Key program focus areas include: determining the phenotypes and biological underpinnings of symptoms for the development of health interventions and collecting common data elements that will be used as a resource by intramural and extramural researchers. Other goals of the center, according to Dr. Leory Saligan, Investigator, Chief of Symptom Science Center, will be to use “team science” to promote discovery and a strong collaborative environment and provide “mentorship to develop the next generation of nurses.”
Discussion of the symptom science model (as defined by Cashion & Grady - see right) was a central theme of many conversations throughout the event.
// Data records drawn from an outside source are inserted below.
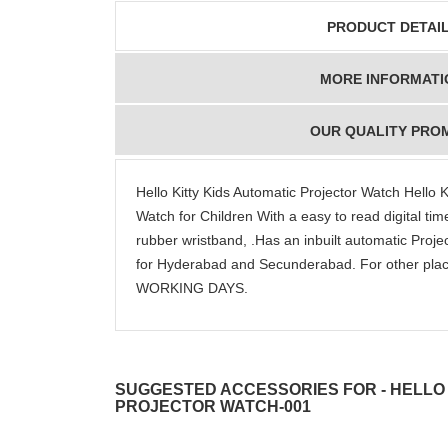
PRODUCT DETAI
MORE INFORMATI
OUR QUALITY PRO
Hello Kitty Kids Automatic Projector Watch Hello Ki
Watch for Children With a easy to read digital ti
rubber wristband, .Has an inbuilt automatic Proj
for Hyderabad and Secunderabad. For other plac
WORKING DAYS.
SUGGESTED ACCESSORIES FOR - HELLO 
PROJECTOR WATCH-001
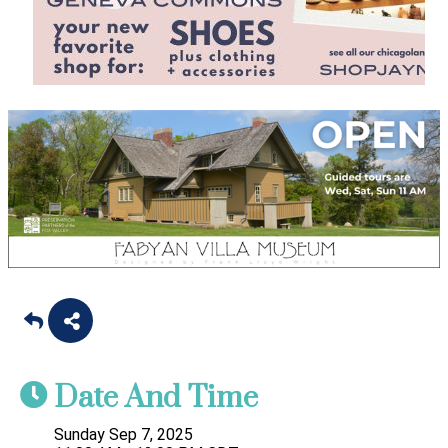
Date And Time
Sunday Sep 7, 2025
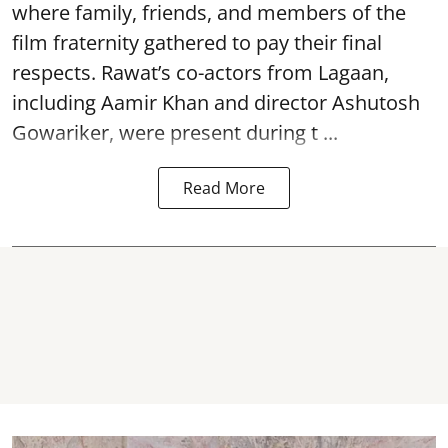
where family, friends, and members of the
film fraternity gathered to pay their final
respects. Rawat’s co-actors from Lagaan,
including Aamir Khan and director Ashutosh
Gowariker, were present during t ...
Read More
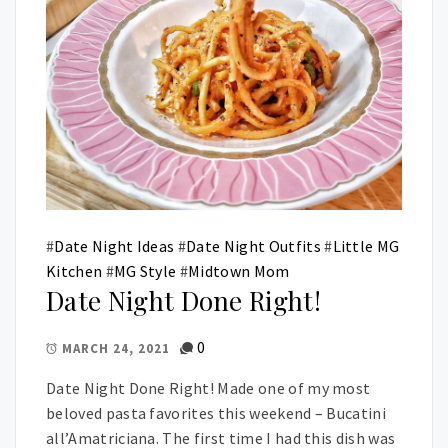
#
Date Night Ideas
#
Date Night Outfits
#
Little MG
Kitchen
#
MG Style
#
Midtown Mom
Date Night Done Right!
0
MARCH 24, 2021
Date Night Done Right! Made one of my most
beloved pasta favorites this weekend – Bucatini
all’Amatriciana. The first time I had this dish was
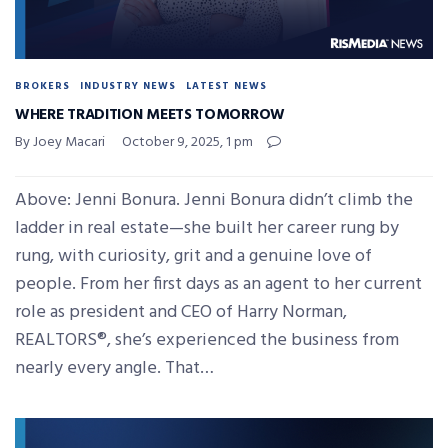
BROKERS
INDUSTRY NEWS
LATEST NEWS
WHERE TRADITION MEETS TOMORROW
By Joey Macari
October 9, 2025, 1 pm
Above: Jenni Bonura. Jenni Bonura didn’t climb the
ladder in real estate—she built her career rung by
rung, with curiosity, grit and a genuine love of
people. From her first days as an agent to her current
role as president and CEO of Harry Norman,
REALTORS®, she’s experienced the business from
nearly every angle. That…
Researchers at the NIH hope to use this model to:
The Symptom Science Model
- Phenotype symptoms and understand that individual variability exists in the symptom experience
- Develop a personalized approach to symptom management, particularly through the use of patient reported outcomes (PROs)
- Determine the underlying problems to a variety of disease states
- Develop target therapies linked to symptoms
- Merge patient-centered data to be used as an interdisciplinary resource
The Symptom Science Center will conduct research across many diseases and focus areas. Some of the examples provided during the event included survivability and quality of life in brain and spine cancer patients; symptom clustering and symptom isolation in traumatic brain injury patients; and sleep deprivation in alcohol abuse disorder patients.
Discussion of treatments surrounded not only traditional drug therapies, but also holistic treatment methods such as mindfulness and exercise as means to reduce patient symptom burden. Symptoms were noted as PROs with an increasing amount submitted via electronic platforms. Using electronic platforms is an additional way to decrease patient burden and in many cases allows patients to participate in clinical studies despite location or transportation barriers.
Researchers are using these common data points in distinct ways to determine biological underpinnings and effective therapies. In some cases this information is used to change standards of care for many conditions, while in other cases symptoms and PROs are used to better understand the mechanisms behind disease. In this way, symptoms are utilized as indicators in a clinical to bench and back to clinical cycle, that improves patient outcomes and allieviates patient burdens.
The research that comes out of the center will apply to many types of science with wide impacts across many sectors. Dr. Michael Gottesman, Deputy Director for Intramural Research at the NIH stated that “understanding symptoms leads the path of precision medicine.” One of the strengths of the center will be the ability to focus on symptoms and not any one disease which “makes it easier for the rest of the NIH to tap into their expertise,” according to Dr. Gottesman.
At the end of this event, I was left with a feeling of hope for the future of healthcare. The top minds in medicine and science are proactively tackling the current burdens with the support of groundbreaking programs, such as the Symptom Science Center. I hope you will join me in following the efforts of researchers and the exciting discoveries that are to come.